Collected data:
________
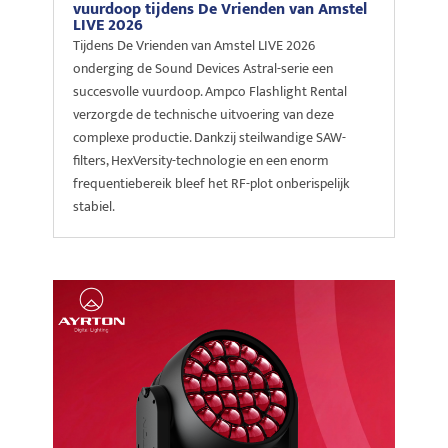
vuurdoop tijdens De Vrienden van Amstel
LIVE 2026
Tijdens De Vrienden van Amstel LIVE 2026
onderging de Sound Devices Astral-serie een
succesvolle vuurdoop. Ampco Flashlight Rental
verzorgde de technische uitvoering van deze
complexe productie. Dankzij steilwandige SAW-
filters, HexVersity-technologie en een enorm
frequentiebereik bleef het RF-plot onberispelijk
stabiel.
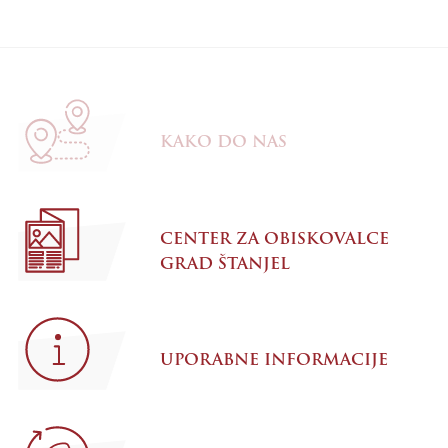
KAKO DO NAS
CENTER ZA OBISKOVALCE
GRAD ŠTANJEL
UPORABNE INFORMACIJE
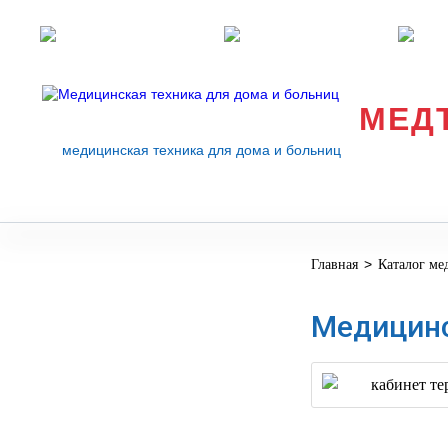
Розничные магазины
Перезвоните мне
med
МЕД
медицинская техника для дома и больниц
>
Главная
Каталог ме
МЕДИЦИНСКОЕ
▼
ОБОРУДОВАНИЕ
Медицинс
ОСНАЩЕНИЕ
МЕДИЦИНСКОГО
▼
КАБИНЕТА
МАНЕКЕНЫ
ТРЕНАЖЕРЫ
▼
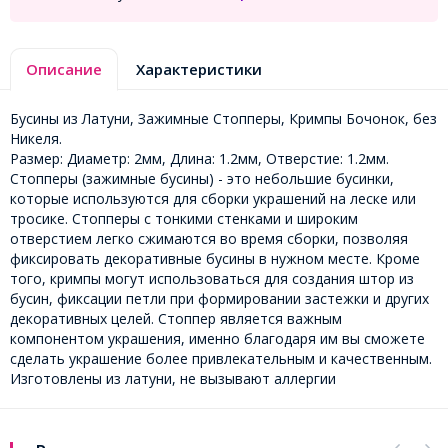
Описание
Характеристики
Бусины из Латуни, Зажимные Стопперы, Кримпы Бочонок, без
Никеля.
Размер: Диаметр: 2мм, Длина: 1.2мм, Отверстие: 1.2мм.
Стопперы (зажимные бусины) - это небольшие бусинки,
которые используются для сборки украшений на леске или
тросике. Стопперы с тонкими стенками и широким
отверстием легко сжимаются во время сборки, позволяя
фиксировать декоративные бусины в нужном месте. Кроме
того, кримпы могут использоваться для создания штор из
бусин, фиксации петли при формировании застежки и других
декоративных целей. Стоппер является важным
компонентом украшения, именно благодаря им вы сможете
сделать украшение более привлекательным и качественным.
Изготовлены из латуни, не вызывают аллергии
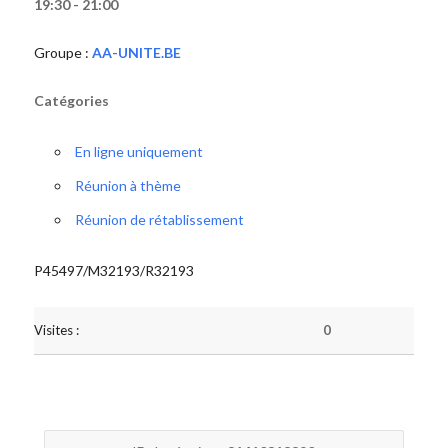
19:30 - 21:00
Groupe :
AA-UNITE.BE
Catégories
En ligne uniquement
Réunion à thème
Réunion de rétablissement
P45497/M32193/R32193
Visites :
0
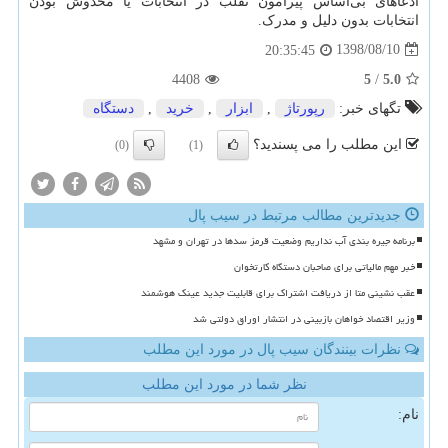
ادعاهای بی‌اساس پیرامون تقلب در انتخابات یا مخدوش بودن
انتخابات بدون دلیل و مدرک.
1398/08/10
20:35:45
4408
5
/
5.0
تگهای خبر:
رپورتاژ
,
ابزار
,
خرید
,
دستگاه
این مطلب را می پسندید؟
(0)
(1)
جدیدترین مطالب مرتبط در سیب پال
برنامه جیره بندی آب نداریم وضعیت قرمز سدها در تهران و مشهد
خبر مهم مالیاتی برای صاحبان دستگاه کارتخوان
عقب نشینی متا از دریافت اشتراک برای قابلیت جدید عینک هوشمند
وزیر اقتصاد خواهان بازبینی در انتشار اوراق دولتی شد
نظرات بینندگان سیب پال در مورد این مطلب
نظر شما در مورد این مطلب
نام:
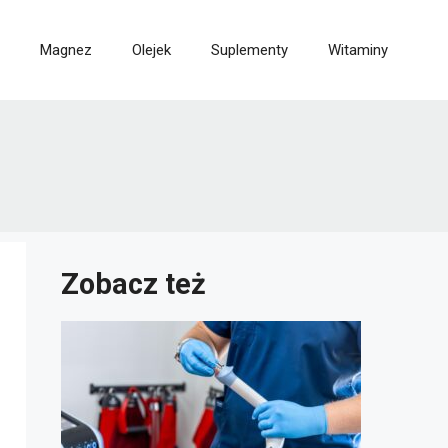
Magnez
Olejek
Suplementy
Witaminy
Zobacz też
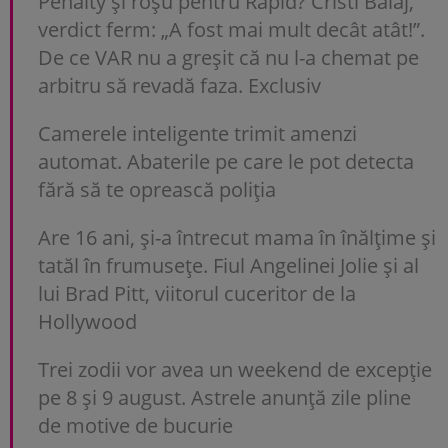
Penalty și roșu pentru Rapid? Cristi Balaj,
verdict ferm: „A fost mai mult decât atât!”.
De ce VAR nu a greșit că nu l-a chemat pe
arbitru să revadă faza. Exclusiv
Camerele inteligente trimit amenzi
automat. Abaterile pe care le pot detecta
fără să te oprească poliția
Are 16 ani, și-a întrecut mama în înălțime și
tatăl în frumusețe. Fiul Angelinei Jolie și al
lui Brad Pitt, viitorul cuceritor de la
Hollywood
Trei zodii vor avea un weekend de excepție
pe 8 și 9 august. Astrele anunță zile pline
de motive de bucurie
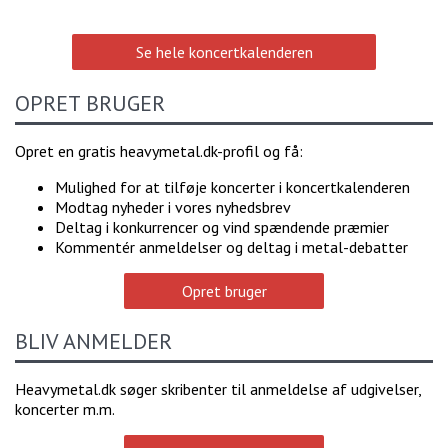
Se hele koncertkalenderen
OPRET BRUGER
Opret en gratis heavymetal.dk-profil og få:
Mulighed for at tilføje koncerter i koncertkalenderen
Modtag nyheder i vores nyhedsbrev
Deltag i konkurrencer og vind spændende præmier
Kommentér anmeldelser og deltag i metal-debatter
Opret bruger
BLIV ANMELDER
Heavymetal.dk søger skribenter til anmeldelse af udgivelser,
koncerter m.m.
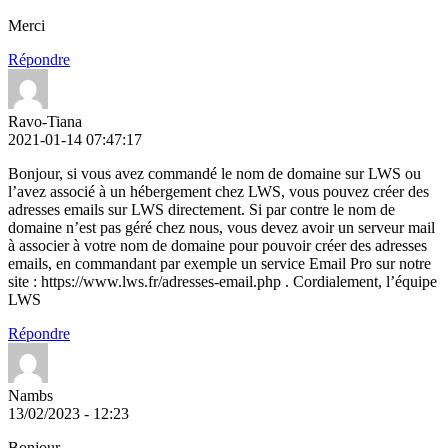
Merci
Répondre
Ravo-Tiana
2021-01-14 07:47:17
Bonjour, si vous avez commandé le nom de domaine sur LWS ou
l’avez associé à un hébergement chez LWS, vous pouvez créer des
adresses emails sur LWS directement. Si par contre le nom de
domaine n’est pas géré chez nous, vous devez avoir un serveur mail
à associer à votre nom de domaine pour pouvoir créer des adresses
emails, en commandant par exemple un service Email Pro sur notre
site : https://www.lws.fr/adresses-email.php . Cordialement, l’équipe
LWS
Répondre
Nambs
13/02/2023 - 12:23
Bonjour,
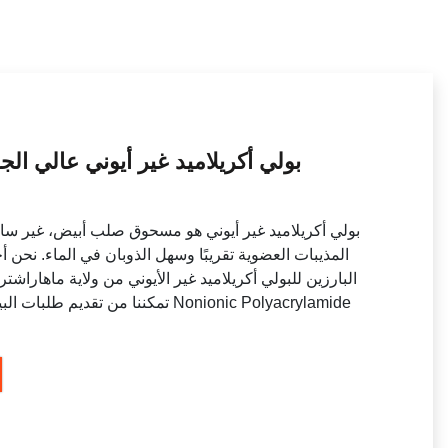
بولي أكريلاميد غير أيوني عالي 
بولي أكريلاميد غير أيوني هو مسحوق صلب أبيض، غير سام
المذيبات العضوية تقريبًا وسهل الذوبان في الماء. نحن
البارزين للبولي أكريلاميد غير الأيوني من ولاية ماهاراش
تمكننا من تقديم طلبات البيع بالتجزئة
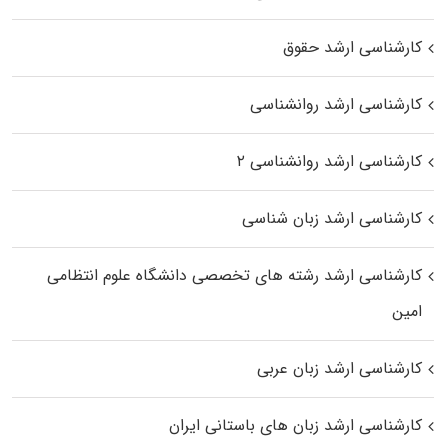
کارشناسی ارشد حقوق
کارشناسی ارشد روانشناسی
کارشناسی ارشد روانشناسی ۲
کارشناسی ارشد زبان شناسی
کارشناسی ارشد رﺷﺘﻪ ﻫﺎی تخصصی داﻧﺸﮕﺎه ﻋﻠﻮم انتظامی
اﻣﻴﻦ
کارشناسی ارشد زبان عربی
کارشناسی ارشد زبان‌ های باستانی ایران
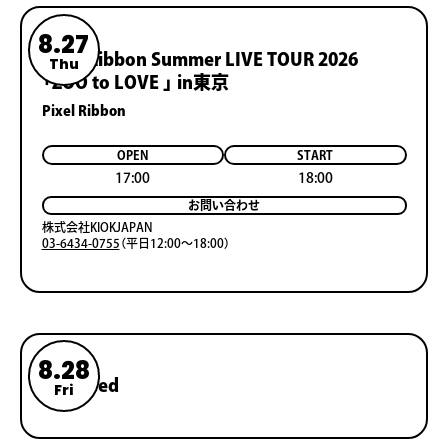
8.27
Pixel Ribbon Summer LIVE TOUR 2026
Thu
「ZOO to LOVE 」 in東京
Pixel Ribbon
OPEN
START
17:00
18:00
お問い合わせ
株式会社KIOKJAPAN
03-6434-0755
（平日12:00〜18:00）
8.28
Reserved
Fri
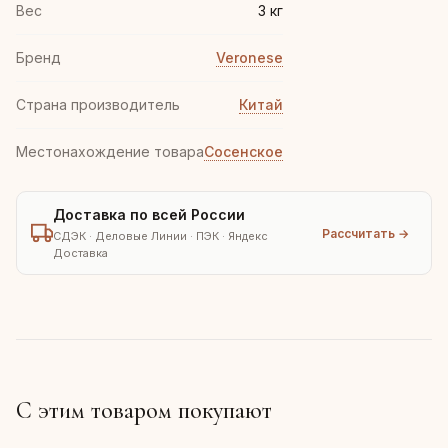
Вес
3 кг
Бренд
Veronese
Страна производитель
Китай
Местонахождение товара
Сосенское
Доставка по всей России
Рассчитать →
СДЭК · Деловые Линии · ПЭК · Яндекс
Доставка
С этим товаром покупают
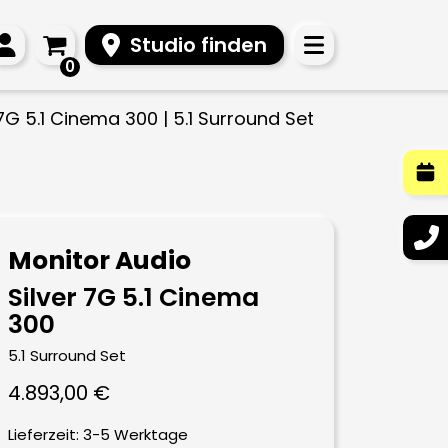
Studio finden
0
 7G 5.1 Cinema 300 | 5.1 Surround Set
Monitor Audio
Silver 7G 5.1 Cinema
300
5.1 Surround Set
4.893,00
€
Lieferzeit:
3-5 Werktage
________
Copy each line above that contains the word "روانشناسی".

§ **Your solution**:
کارشناسی ارشد روانشناسی
کارشناسی ارشد روانشناسی ۲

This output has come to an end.